Retype each line below precisely and omit all images.
RECORDS PROVIDED below:
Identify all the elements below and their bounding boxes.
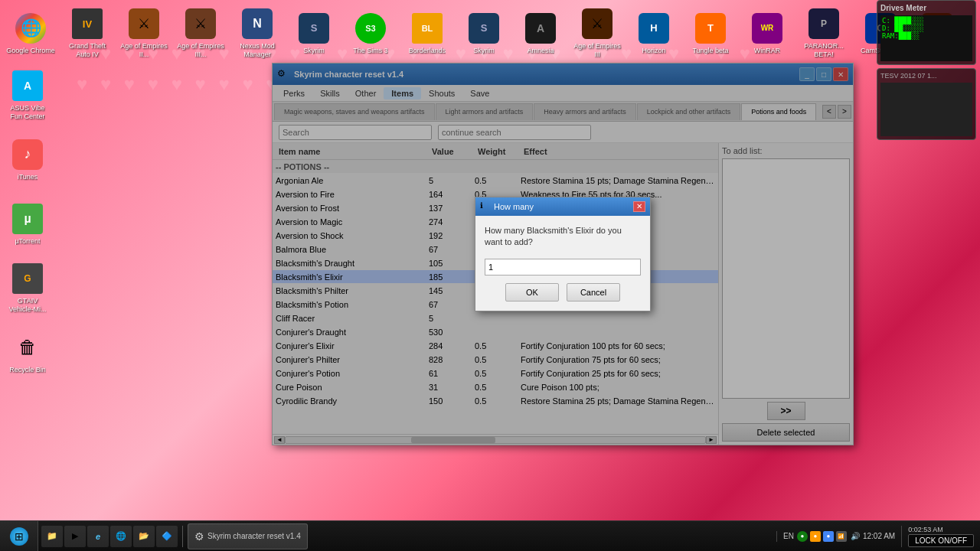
desktop-icon-tungle[interactable]: T Tungle beta (683, 3, 738, 64)
tray-icon-2[interactable]: ● (810, 531, 821, 542)
lock-panel: 0:02:53 AM LOCK ON/OFF (901, 526, 980, 547)
desktop-icon-itunes-label: iTunes (18, 173, 38, 181)
dialog-title-icon: ℹ (480, 201, 491, 212)
clock-display: 0:02:53 AM (908, 526, 974, 533)
sims3-icon: S3 (355, 13, 386, 44)
paranor-icon: P (808, 8, 839, 39)
tungle-icon: T (695, 13, 726, 44)
desktop-icon-paranor-label: PARANOR... BETA! (799, 42, 848, 59)
dialog-content: How many Blacksmith's Elixir do you want… (475, 216, 650, 311)
desktop-icon-skyrim2[interactable]: S Skyrim (456, 3, 511, 64)
desktop-icon-asus[interactable]: A ASUS VibeFun Center (0, 65, 55, 126)
taskbar-folder2[interactable]: 📂 (133, 526, 155, 547)
utorrent-icon: µ (12, 204, 43, 234)
gta-vehicle-icon: G (12, 263, 43, 294)
start-button[interactable]: ⊞ (0, 521, 38, 552)
dialog-titlebar: ℹ How many ✕ (475, 197, 650, 216)
taskbar-explorer[interactable]: 📁 (41, 526, 63, 547)
desktop-icon-winrar-label: WinRAR (754, 47, 781, 55)
taskbar-clock: 12:02 AM (863, 532, 895, 540)
windows-logo-icon: ⊞ (10, 527, 28, 546)
desktop-icon-gta-vehicle[interactable]: G GTAIVVehicle-Mi... (0, 258, 55, 319)
desktop-icon-gta4[interactable]: IV Grand Theft Auto IV (60, 3, 115, 64)
desktop-icon-skyrim2-label: Skyrim (473, 47, 495, 55)
desktop-icon-itunes[interactable]: ♪ iTunes (0, 129, 55, 191)
desktop-icon-aoe4-label: Age of Empires III (573, 42, 622, 59)
taskbar-app-label: Skyrim character reset v1.4 (207, 532, 301, 540)
tesv-thumbnail (880, 83, 972, 136)
drives-meter-title: Drives Meter (880, 4, 972, 12)
desktop-icon-asus-label: ASUS VibeFun Center (10, 104, 44, 121)
desktop-icon-chrome-label: Google Chrome (6, 47, 55, 55)
dialog-close-button[interactable]: ✕ (633, 201, 645, 212)
tray-icon-3[interactable]: ● (823, 531, 834, 542)
chrome-icon: 🌐 (15, 13, 46, 44)
desktop-icon-nexus-label: Nexus Mod Manager (233, 42, 282, 59)
dialog-cancel-button[interactable]: Cancel (567, 283, 620, 302)
winrar-icon: WR (752, 13, 782, 44)
taskbar-app-icon: ⚙ (194, 530, 204, 543)
gta4-icon: IV (72, 8, 103, 39)
skyrim-icon: S (299, 13, 329, 44)
taskbar: ⊞ 📁 ▶ e 🌐 📂 🔷 ⚙ Skyrim character reset v… (0, 520, 980, 551)
system-tray: EN ● ● ● 📶 🔊 12:02 AM (776, 531, 901, 542)
dialog-message: How many Blacksmith's Elixir do you want… (485, 225, 641, 249)
dialog-buttons: OK Cancel (485, 283, 641, 302)
desktop-icon-aoe2-label: Age of Empires II... (119, 42, 168, 59)
desktop-icon-winrar[interactable]: WR WinRAR (740, 3, 795, 64)
taskbar-items: 📁 ▶ e 🌐 📂 🔷 ⚙ Skyrim character reset v1.… (38, 521, 776, 552)
skyrim2-icon: S (469, 13, 499, 44)
desktop-icon-recycle-label: Recycle Bin (9, 366, 46, 374)
tray-icons: ● ● ● 📶 🔊 (797, 531, 860, 542)
desktop-icon-sims3-label: The Sims 3 (353, 47, 388, 55)
desktop-icon-nexus[interactable]: N Nexus Mod Manager (230, 3, 285, 64)
desktop-icon-tungle-label: Tungle beta (692, 47, 728, 55)
app-window: ⚙ Skyrim character reset v1.4 _ □ ✕ Perk… (272, 63, 854, 445)
how-many-dialog: ℹ How many ✕ How many Blacksmith's Elixi… (475, 197, 651, 312)
desktop-icon-amnesia[interactable]: A Amnesia (513, 3, 568, 64)
desktop-icon-recycle[interactable]: 🗑 Recycle Bin (0, 322, 55, 383)
taskbar-app-item[interactable]: ⚙ Skyrim character reset v1.4 (188, 523, 308, 549)
desktop: 🌐 Google Chrome IV Grand Theft Auto IV ⚔… (0, 0, 980, 551)
network-icon[interactable]: 📶 (836, 531, 847, 542)
dialog-ok-button[interactable]: OK (505, 283, 559, 302)
desktop-icon-aoe3[interactable]: ⚔ Age of Empires III... (173, 3, 228, 64)
lock-button[interactable]: LOCK ON/OFF (908, 534, 974, 547)
left-icons: A ASUS VibeFun Center ♪ iTunes µ µTorren… (0, 65, 55, 383)
desktop-icon-paranor[interactable]: P PARANOR... BETA! (796, 3, 851, 64)
dialog-quantity-input[interactable] (485, 259, 641, 276)
dialog-overlay: ℹ How many ✕ How many Blacksmith's Elixi… (273, 64, 853, 445)
asus-icon: A (12, 70, 43, 101)
desktop-icon-horizon[interactable]: H Horizon (626, 3, 681, 64)
tray-icon-1[interactable]: ● (797, 531, 808, 542)
amnesia-icon: A (525, 13, 556, 44)
desktop-icon-chrome[interactable]: 🌐 Google Chrome (3, 3, 58, 64)
desktop-icon-skyrim[interactable]: S Skyrim (286, 3, 341, 64)
top-taskbar: 🌐 Google Chrome IV Grand Theft Auto IV ⚔… (0, 0, 980, 65)
desktop-icon-horizon-label: Horizon (642, 47, 665, 55)
desktop-icon-borderlands[interactable]: BL Borderlands (400, 3, 455, 64)
nexus-icon: N (242, 8, 273, 39)
tesv-widget: TESV 2012 07 1... (877, 68, 976, 140)
desktop-icon-aoe3-label: Age of Empires III... (176, 42, 225, 59)
recycle-icon: 🗑 (12, 332, 43, 363)
language-indicator: EN (783, 532, 794, 540)
desktop-icon-utorrent[interactable]: µ µTorrent (0, 194, 55, 255)
clock-time: 12:02 AM (863, 532, 895, 540)
taskbar-chrome[interactable]: 🌐 (110, 526, 132, 547)
desktop-icon-gta-vehicle-label: GTAIVVehicle-Mi... (8, 297, 46, 314)
speaker-icon[interactable]: 🔊 (851, 532, 860, 540)
desktop-icon-sims3[interactable]: S3 The Sims 3 (343, 3, 398, 64)
taskbar-ie[interactable]: e (87, 526, 109, 547)
desktop-icon-utorrent-label: µTorrent (15, 237, 40, 246)
dialog-title: How many (494, 202, 633, 211)
aoe4-icon: ⚔ (582, 8, 612, 39)
taskbar-wmp[interactable]: ▶ (64, 526, 86, 547)
horizon-icon: H (639, 13, 669, 44)
itunes-icon: ♪ (12, 139, 43, 170)
aoe3-icon: ⚔ (185, 8, 216, 39)
desktop-icon-aoe4[interactable]: ⚔ Age of Empires III (570, 3, 625, 64)
aoe2-icon: ⚔ (129, 8, 159, 39)
desktop-icon-aoe2[interactable]: ⚔ Age of Empires II... (116, 3, 172, 64)
taskbar-skyrim[interactable]: 🔷 (156, 526, 178, 547)
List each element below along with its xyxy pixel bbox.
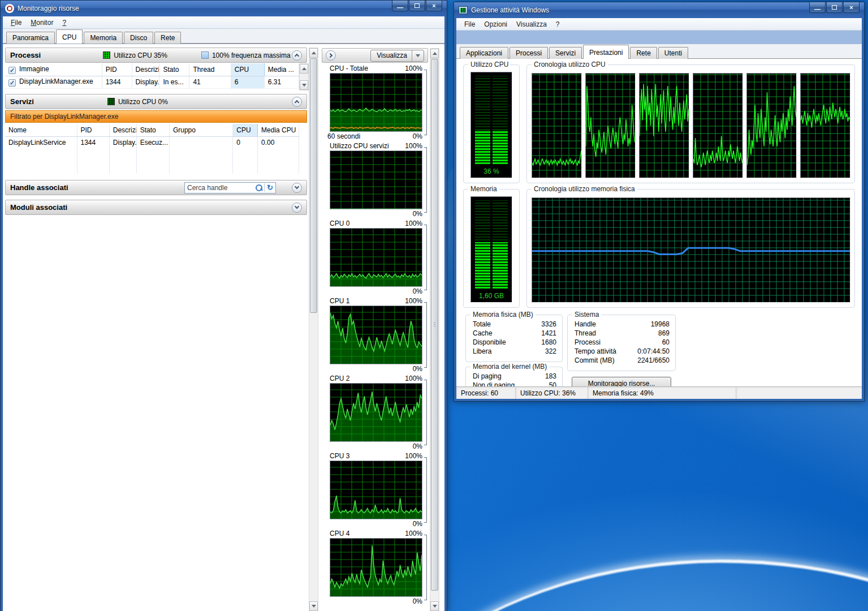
End of RECORDS PROVIDED.
» **TASK SOLUTION**:
Identify all the elements below and their bounding boxes.
desktop-icon-tungle[interactable]: T Tungle beta (683, 3, 738, 64)
tray-icon-2[interactable]: ● (810, 531, 821, 542)
lock-panel: 0:02:53 AM LOCK ON/OFF (901, 526, 980, 547)
desktop-icon-itunes-label: iTunes (18, 173, 38, 181)
dialog-title-icon: ℹ (480, 201, 491, 212)
clock-display: 0:02:53 AM (908, 526, 974, 533)
sims3-icon: S3 (355, 13, 386, 44)
paranor-icon: P (808, 8, 839, 39)
tungle-icon: T (695, 13, 726, 44)
desktop-icon-paranor-label: PARANOR... BETA! (799, 42, 848, 59)
dialog-content: How many Blacksmith's Elixir do you want… (475, 216, 650, 311)
desktop-icon-skyrim2[interactable]: S Skyrim (456, 3, 511, 64)
desktop-icon-asus[interactable]: A ASUS VibeFun Center (0, 65, 55, 126)
taskbar-folder2[interactable]: 📂 (133, 526, 155, 547)
utorrent-icon: µ (12, 204, 43, 234)
gta-vehicle-icon: G (12, 263, 43, 294)
start-button[interactable]: ⊞ (0, 521, 38, 552)
dialog-titlebar: ℹ How many ✕ (475, 197, 650, 216)
taskbar-explorer[interactable]: 📁 (41, 526, 63, 547)
desktop-icon-winrar-label: WinRAR (754, 47, 781, 55)
taskbar-clock: 12:02 AM (863, 532, 895, 540)
windows-logo-icon: ⊞ (10, 527, 28, 546)
desktop-icon-gta-vehicle[interactable]: G GTAIVVehicle-Mi... (0, 258, 55, 319)
desktop-icon-gta4[interactable]: IV Grand Theft Auto IV (60, 3, 115, 64)
desktop-icon-skyrim2-label: Skyrim (473, 47, 495, 55)
desktop-icon-itunes[interactable]: ♪ iTunes (0, 129, 55, 191)
desktop-icon-aoe4-label: Age of Empires III (573, 42, 622, 59)
taskbar-app-label: Skyrim character reset v1.4 (207, 532, 301, 540)
tesv-thumbnail (880, 83, 972, 136)
drives-meter-title: Drives Meter (880, 4, 972, 12)
desktop-icon-asus-label: ASUS VibeFun Center (10, 104, 44, 121)
desktop-icon-chrome-label: Google Chrome (6, 47, 55, 55)
dialog-close-button[interactable]: ✕ (633, 201, 645, 212)
tray-icon-3[interactable]: ● (823, 531, 834, 542)
chrome-icon: 🌐 (15, 13, 46, 44)
desktop-icon-nexus-label: Nexus Mod Manager (233, 42, 282, 59)
dialog-cancel-button[interactable]: Cancel (567, 283, 620, 302)
winrar-icon: WR (752, 13, 782, 44)
taskbar-app-icon: ⚙ (194, 530, 204, 543)
gta4-icon: IV (72, 8, 103, 39)
skyrim-icon: S (299, 13, 329, 44)
taskbar: ⊞ 📁 ▶ e 🌐 📂 🔷 ⚙ Skyrim character reset v… (0, 520, 980, 551)
system-tray: EN ● ● ● 📶 🔊 12:02 AM (776, 531, 901, 542)
dialog-message: How many Blacksmith's Elixir do you want… (485, 225, 641, 249)
dialog-buttons: OK Cancel (485, 283, 641, 302)
desktop-icon-aoe2-label: Age of Empires II... (119, 42, 168, 59)
desktop-icon-winrar[interactable]: WR WinRAR (740, 3, 795, 64)
taskbar-items: 📁 ▶ e 🌐 📂 🔷 ⚙ Skyrim character reset v1.… (38, 521, 776, 552)
skyrim2-icon: S (469, 13, 499, 44)
desktop-icon-recycle-label: Recycle Bin (9, 366, 46, 374)
tray-icons: ● ● ● 📶 🔊 (797, 531, 860, 542)
desktop-icon-sims3-label: The Sims 3 (353, 47, 388, 55)
desktop-icon-nexus[interactable]: N Nexus Mod Manager (230, 3, 285, 64)
desktop-icon-tungle-label: Tungle beta (692, 47, 728, 55)
app-window: ⚙ Skyrim character reset v1.4 _ □ ✕ Perk… (272, 63, 854, 445)
how-many-dialog: ℹ How many ✕ How many Blacksmith's Elixi… (475, 197, 651, 312)
desktop-icon-amnesia[interactable]: A Amnesia (513, 3, 568, 64)
desktop-icon-recycle[interactable]: 🗑 Recycle Bin (0, 322, 55, 383)
taskbar-app-item[interactable]: ⚙ Skyrim character reset v1.4 (188, 523, 308, 549)
desktop: 🌐 Google Chrome IV Grand Theft Auto IV ⚔… (0, 0, 980, 551)
network-icon[interactable]: 📶 (836, 531, 847, 542)
dialog-ok-button[interactable]: OK (505, 283, 559, 302)
desktop-icon-aoe3[interactable]: ⚔ Age of Empires III... (173, 3, 228, 64)
lock-button[interactable]: LOCK ON/OFF (908, 534, 974, 547)
left-icons: A ASUS VibeFun Center ♪ iTunes µ µTorren… (0, 65, 55, 383)
desktop-icon-paranor[interactable]: P PARANOR... BETA! (796, 3, 851, 64)
dialog-quantity-input[interactable] (485, 259, 641, 276)
dialog-overlay: ℹ How many ✕ How many Blacksmith's Elixi… (273, 64, 853, 445)
asus-icon: A (12, 70, 43, 101)
desktop-icon-horizon[interactable]: H Horizon (626, 3, 681, 64)
tray-icon-1[interactable]: ● (797, 531, 808, 542)
amnesia-icon: A (525, 13, 556, 44)
desktop-icon-chrome[interactable]: 🌐 Google Chrome (3, 3, 58, 64)
desktop-icon-skyrim[interactable]: S Skyrim (286, 3, 341, 64)
top-taskbar: 🌐 Google Chrome IV Grand Theft Auto IV ⚔… (0, 0, 980, 65)
desktop-icon-horizon-label: Horizon (642, 47, 665, 55)
desktop-icon-borderlands[interactable]: BL Borderlands (400, 3, 455, 64)
nexus-icon: N (242, 8, 273, 39)
tesv-widget: TESV 2012 07 1... (877, 68, 976, 140)
desktop-icon-aoe3-label: Age of Empires III... (176, 42, 225, 59)
recycle-icon: 🗑 (12, 332, 43, 363)
language-indicator: EN (783, 532, 794, 540)
desktop-icon-utorrent[interactable]: µ µTorrent (0, 194, 55, 255)
clock-time: 12:02 AM (863, 532, 895, 540)
taskbar-chrome[interactable]: 🌐 (110, 526, 132, 547)
desktop-icon-gta-vehicle-label: GTAIVVehicle-Mi... (8, 297, 46, 314)
speaker-icon[interactable]: 🔊 (851, 532, 860, 540)
desktop-icon-sims3[interactable]: S3 The Sims 3 (343, 3, 398, 64)
taskbar-ie[interactable]: e (87, 526, 109, 547)
desktop-icon-utorrent-label: µTorrent (15, 237, 40, 246)
dialog-title: How many (494, 202, 633, 211)
aoe4-icon: ⚔ (582, 8, 612, 39)
taskbar-wmp[interactable]: ▶ (64, 526, 86, 547)
horizon-icon: H (639, 13, 669, 44)
itunes-icon: ♪ (12, 139, 43, 170)
aoe3-icon: ⚔ (185, 8, 216, 39)
desktop-icon-aoe4[interactable]: ⚔ Age of Empires III (570, 3, 625, 64)
aoe2-icon: ⚔ (129, 8, 159, 39)
desktop-icon-aoe2[interactable]: ⚔ Age of Empires II... (116, 3, 172, 64)
taskbar-skyrim[interactable]: 🔷 (156, 526, 178, 547)
List each element below along with its xyxy pixel bbox.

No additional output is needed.